I am building a package that provides (1) a fixed interface with (2) pluggable drivers. The desired driver will be selectable by the user of the package. My package will include at least one driver with it, but I would like other developers to be able to implement and validate drivers that conform to the package's interface. As such, I would like these developers to be able to run my tests against their drivers.

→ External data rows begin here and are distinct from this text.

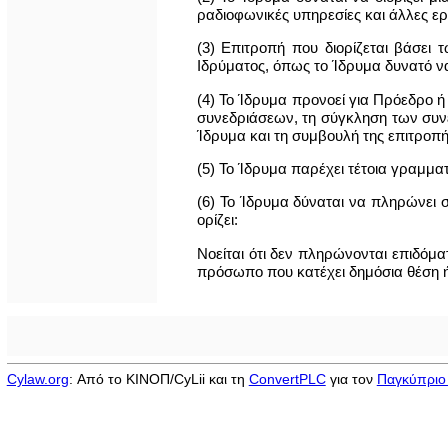
ραδιοφωνικές υπηρεσίες και άλλες ερ
(3) Επιτροπή που διορίζεται βάσει 
Ιδρύματος, όπως το Ίδρυμα δυνατό ν
(4) Το Ίδρυμα προνοεί για Πρόεδρο ή
συνεδριάσεων, τη σύγκληση των συνε
Ίδρυμα και τη συμβουλή της επιτροπή
(5) Το Ίδρυμα παρέχει τέτοια γραμμα
(6) Το Ίδρυμα δύναται να πληρώνει σ
ορίζει:
Νοείται ότι δεν πληρώνονται επιδόμα
πρόσωπο που κατέχει δημόσια θέση ή 
Cylaw.org
: Από το ΚΙΝOΠ/CyLii και τη
ConvertPLC
για τον
Παγκύπριο 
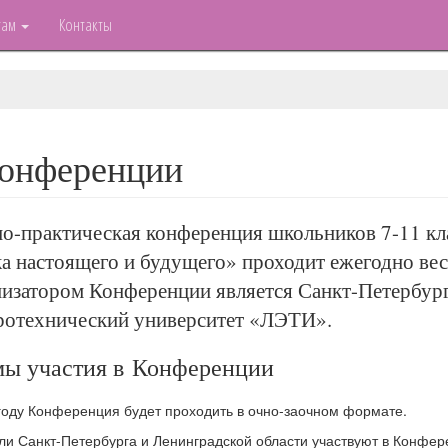
там
Контакты
конференции
о-практическая конференция школьников 7-11 кл
а настоящего и будущего» проходит ежегодно в
изатором Конференции является Санкт-Петербур
ротехнический университет «ЛЭТИ».
ы участия в Конференции
году Конференция будет проходить в очно-заочном формате.
ли Санкт-Петербурга и Ленинградской области участвуют в Конфер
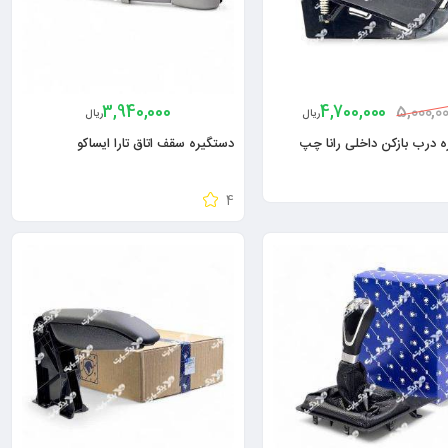
3,940,000
4,700,000
5,000,0
ریال
ریال
 درب بازکن داخلی رانا چپ
دستگیره سقف اتاق تارا ایساکو
4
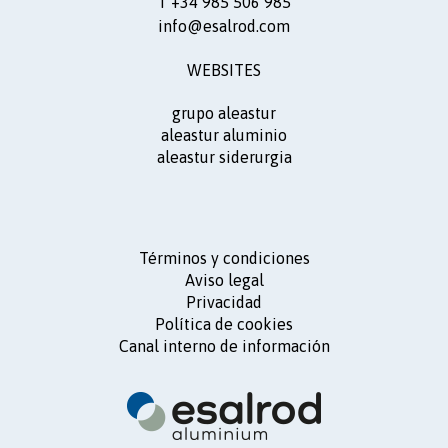
T +34 985 506 985
info@esalrod.com
WEBSITES
grupo aleastur
aleastur aluminio
aleastur siderurgia
Términos y condiciones
Aviso legal
Privacidad
Política de cookies
Canal interno de información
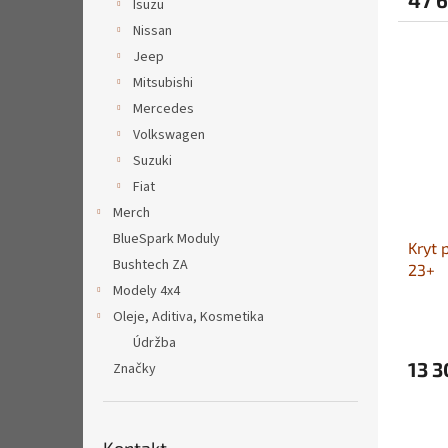
Isuzu
Nissan
Jeep
Mitsubishi
Mercedes
Volkswagen
Suzuki
Fiat
Merch
BlueSpark Moduly
Kryt 
Bushtech ZA
23+
Modely 4x4
Oleje, Aditiva, Kosmetika
Údržba
13 3
Značky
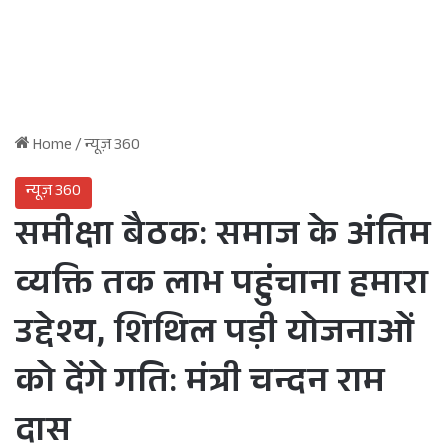
Home
/
न्यूज़ 360
न्यूज़ 360
समीक्षा बैठक: समाज के अंतिम
व्यक्ति तक लाभ पहुंचाना हमारा
उद्देश्य, शिथिल पड़ी योजनाओं
को देंगे गति: मंत्री चन्दन राम
दास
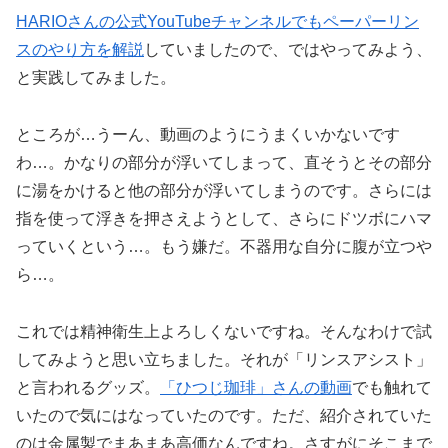
HARIOさんの公式YouTubeチャンネルでもペーパーリン
スのやり方を解説
していましたので、ではやってみよう、
と実践してみました。
ところが…うーん、動画のようにうまくいかないです
わ…。かなりの部分が浮いてしまって、直そうとその部分
に湯をかけると他の部分が浮いてしまうのです。さらには
指を使って浮きを押さえようとして、さらにドツボにハマ
っていくという…。もう嫌だ。不器用な自分に腹が立つや
ら…。
これでは精神衛生上よろしくないですね。そんなわけで試
してみようと思い立ちました。それが「リンスアシスト」
と言われるグッズ。
「ひつじ珈琲」さんの動画
でも触れて
いたので気にはなっていたのです。ただ、紹介されていた
のは金属製でまあまあ高価なんですね。さすがにそこまで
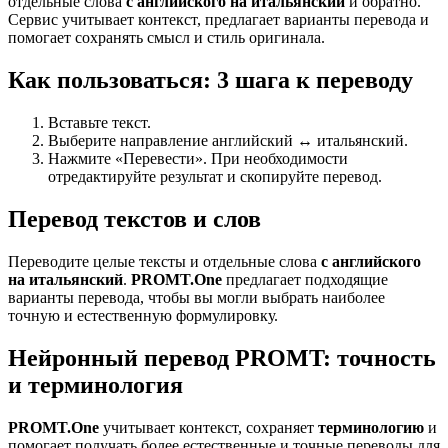
отдельные слова
с английского на итальянский
и обратно.
Сервис учитывает контекст, предлагает варианты перевода и
помогает сохранять смысл и стиль оригинала.
Как пользоваться: 3 шага к переводу
Вставьте текст.
Выберите направление английский ↔ итальянский.
Нажмите «Перевести». При необходимости
отредактируйте результат и скопируйте перевод.
Перевод текстов и слов
Переводите целые тексты и отдельные слова
с английского
на итальянский
.
PROMT.One
предлагает подходящие
варианты перевода, чтобы вы могли выбрать наиболее
точную и естественную формулировку.
Нейронный перевод PROMT: точность
и терминология
PROMT.One
учитывает контекст, сохраняет
терминологию
и
помогает получать более естественные и точные переводы для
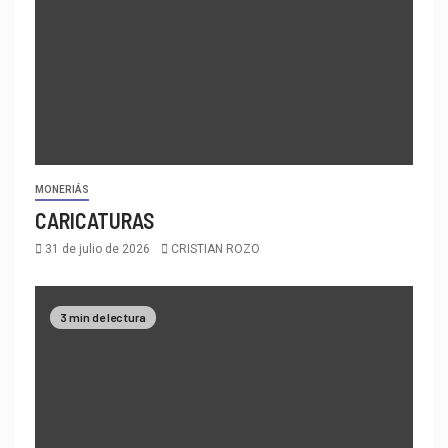
MONERIÁS
CARICATURAS
31 de julio de 2026
CRISTIAN ROZO
3 min de lectura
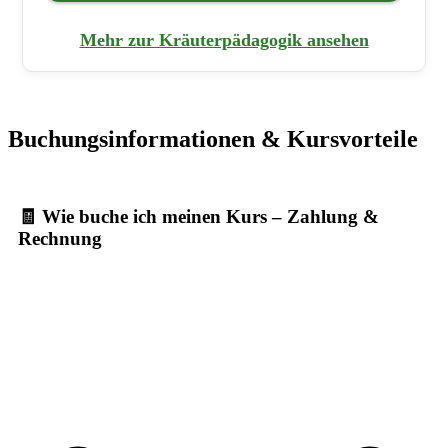
Mehr zur Kräuterpädagogik ansehen
Buchungsinformationen & Kursvorteile
🧾 Wie buche ich meinen Kurs – Zahlung &
Rechnung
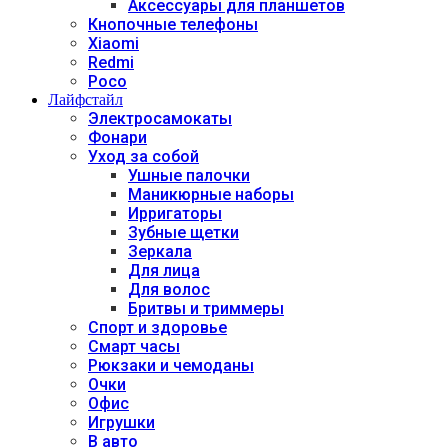
Аксессуары для планшетов
Кнопочные телефоны
Xiaomi
Redmi
Poco
Лайфстайл
Электросамокаты
Фонари
Уход за собой
Ушные палочки
Маникюрные наборы
Ирригаторы
Зубные щетки
Зеркала
Для лица
Для волос
Бритвы и триммеры
Спорт и здоровье
Смарт часы
Рюкзаки и чемоданы
Очки
Офис
Игрушки
В авто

Currently, I am using py.test's parametrized fixtures to inject my driver(s) into my tests:
# conftest.py
import my_pkg
import pytest
@pytest.fixture(params=[my_pkg.MyDriver])
def driver(request):
return request.param
# my_pkg/tests/conftest.py
import my_pkg
import pytest
@pytest.fixture
def my_interface(driver):
return my_pkg.MyInterface(driver)
# my_pkg/tests/test_my_interface.py
def test_that_it_does_the_right_thing(my_interface):
assert my_interface.some_method() == "some return value"

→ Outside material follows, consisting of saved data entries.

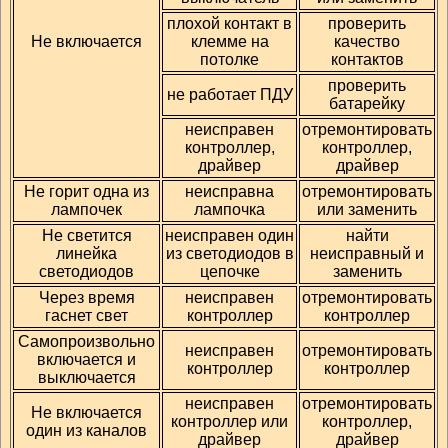
плохой контакт в
проверить
Не включается
клемме на
качество
потолке
контактов
проверить
не работает ПДУ
батарейку
неисправен
отремонтировать
контроллер,
контроллер,
драйвер
драйвер
Не горит одна из
неисправна
отремонтировать
лампочек
лампочка
или заменить
Не светится
неисправен один
найти
линейка
из светодиодов в
неисправный и
светодиодов
цепочке
заменить
Через время
неисправен
отремонтировать
гаснет свет
контроллер
контроллер
Самопроизвольно
неисправен
отремонтировать
включается и
контроллер
контроллер
выключается
неисправен
отремонтировать
Не включается
контроллер или
контроллер,
один из каналов
драйвер
драйвер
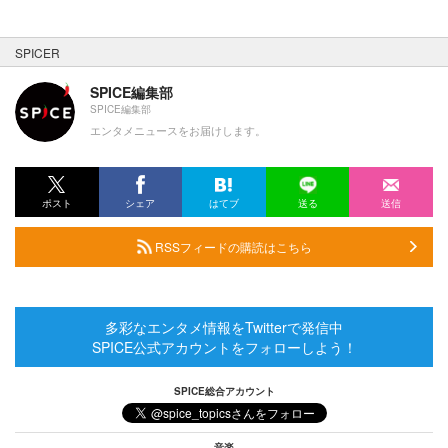
SPICER
SPICE編集部
SPICE編集部
エンタメニュースをお届けします。
ポスト
シェア
はてブ
送る
送信
RSSフィードの購読はこちら
多彩なエンタメ情報をTwitterで発信中
SPICE公式アカウントをフォローしよう！
SPICE総合アカウント
音楽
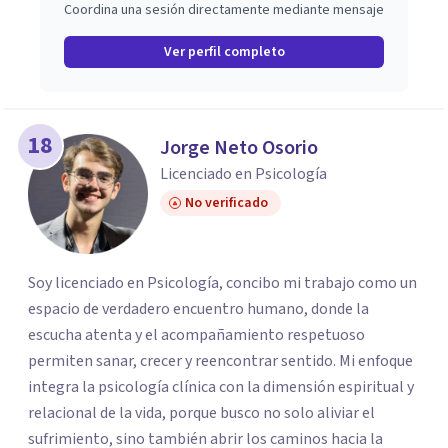
Coordina una sesión directamente mediante mensaje
Ver perfil completo
18
Jorge Neto Osorio
Licenciado en Psicología
No verificado
Soy licenciado en Psicología, concibo mi trabajo como un
espacio de verdadero encuentro humano, donde la
escucha atenta y el acompañamiento respetuoso
permiten sanar, crecer y reencontrar sentido. Mi enfoque
integra la psicología clínica con la dimensión espiritual y
relacional de la vida, porque busco no solo aliviar el
sufrimiento, sino también abrir los caminos hacia la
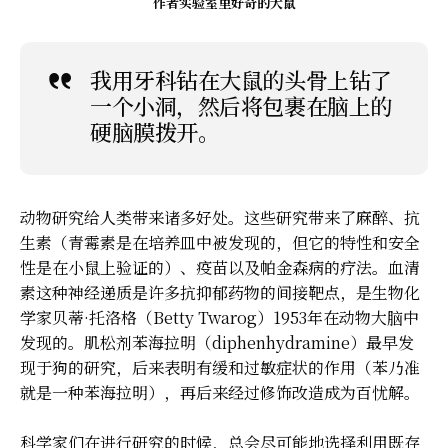
作者实验室里好奇的大鼠
我用牙科钻在大鼠的头骨上钻了
一个小洞，然后将包裹在脑上的
硬脑膜拨开。
动物研究给人类带来诸多好处。这些研究带来了麻醉、抗
生素（青霉素是在培养皿中被发现的，但它的特性和安全
性是在小鼠上验证的）、疫苗以及帕金森病的疗法。血清
素这种神经递质是许多抗抑郁药物的间接靶点，是生物化
学家贝蒂·托洛格（Betty Twarog）1953年在动物大脑中
发现的。肌松剂苯海拉明（diphenhydramine）最早发
现于狗的研究，后来表明有缓和过敏症状的作用（苯乃准
就是一种苯海拉明），再后来经过修饰改造成为百忧解。
科学家们在进行研究的时候，总会尽可能地选择利用既存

I structured it this way in the hopes that someone would be able to collect and run my tests against their version of the driver fixture. In other words, their package would look something like this:
# setup.py
from setuptools import setup
setup(
# ...
install_requires=["my-pkg"])
# conftest.py
import their_pkg
import pytest
@pytest.fixture(params=[their_pkg.TheirDriver])
def driver(request):
return request.param
Obviously this is not enough to get it to work, because py.test doesn't appear to offer an option to inject tests from external packages. But how, if at all, is this possible?
(This question seems to be conceptually similar, but the author appears to be working entirely within one codebase. I would like a completely separate pip-installed package to be able to reference tests included in my pip-installed package.)